### DESCRIPTION OF THE TASK
For the data below, give the number of lines that include the word "front" and nothing else.

Records from a dataset
════════════════
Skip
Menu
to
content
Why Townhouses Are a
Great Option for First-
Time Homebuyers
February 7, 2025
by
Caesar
════════════════
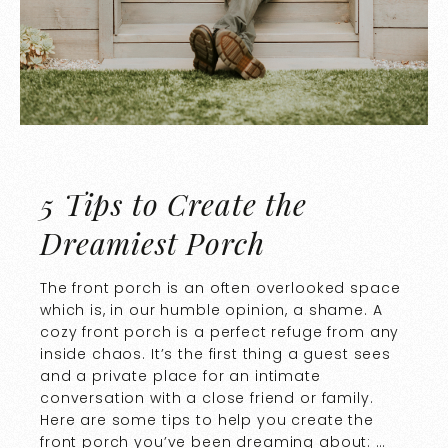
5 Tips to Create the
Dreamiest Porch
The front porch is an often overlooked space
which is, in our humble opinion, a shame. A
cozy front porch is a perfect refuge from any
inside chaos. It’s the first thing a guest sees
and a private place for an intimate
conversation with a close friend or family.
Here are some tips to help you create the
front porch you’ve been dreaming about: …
════════════════
### ANSWER SECTION
3